Records from a data source
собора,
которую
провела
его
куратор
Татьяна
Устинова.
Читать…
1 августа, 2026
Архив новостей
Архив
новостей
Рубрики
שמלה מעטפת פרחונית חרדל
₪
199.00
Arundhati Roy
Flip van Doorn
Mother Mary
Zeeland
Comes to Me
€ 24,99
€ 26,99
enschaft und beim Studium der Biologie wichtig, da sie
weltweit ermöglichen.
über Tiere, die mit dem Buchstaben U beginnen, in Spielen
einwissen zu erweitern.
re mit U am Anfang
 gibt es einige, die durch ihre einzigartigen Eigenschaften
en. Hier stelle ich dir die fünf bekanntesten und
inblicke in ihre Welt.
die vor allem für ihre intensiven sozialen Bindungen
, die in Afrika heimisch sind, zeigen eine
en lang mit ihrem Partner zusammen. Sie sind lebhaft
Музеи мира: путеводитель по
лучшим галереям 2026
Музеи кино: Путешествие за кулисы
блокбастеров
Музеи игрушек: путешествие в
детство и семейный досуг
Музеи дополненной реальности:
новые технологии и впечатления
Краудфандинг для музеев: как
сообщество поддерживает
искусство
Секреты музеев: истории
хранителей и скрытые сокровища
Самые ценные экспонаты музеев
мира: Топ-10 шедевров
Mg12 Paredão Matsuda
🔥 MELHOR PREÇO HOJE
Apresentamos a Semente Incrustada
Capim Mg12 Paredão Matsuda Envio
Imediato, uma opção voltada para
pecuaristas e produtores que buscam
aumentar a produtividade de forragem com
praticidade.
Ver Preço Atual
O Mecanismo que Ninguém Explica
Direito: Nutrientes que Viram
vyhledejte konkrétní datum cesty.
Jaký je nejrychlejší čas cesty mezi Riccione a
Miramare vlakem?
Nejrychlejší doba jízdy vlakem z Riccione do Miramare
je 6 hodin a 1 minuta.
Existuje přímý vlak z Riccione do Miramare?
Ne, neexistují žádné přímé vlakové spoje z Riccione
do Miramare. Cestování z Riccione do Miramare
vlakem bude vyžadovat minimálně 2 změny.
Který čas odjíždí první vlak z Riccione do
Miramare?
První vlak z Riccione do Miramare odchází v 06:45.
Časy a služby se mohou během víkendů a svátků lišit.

Task requirements:
Go through the entries and return each line where the word "Matsuda" occurs.

Written response:
Mg12 Paredão Matsuda
Capim Mg12 Paredão Matsuda Envio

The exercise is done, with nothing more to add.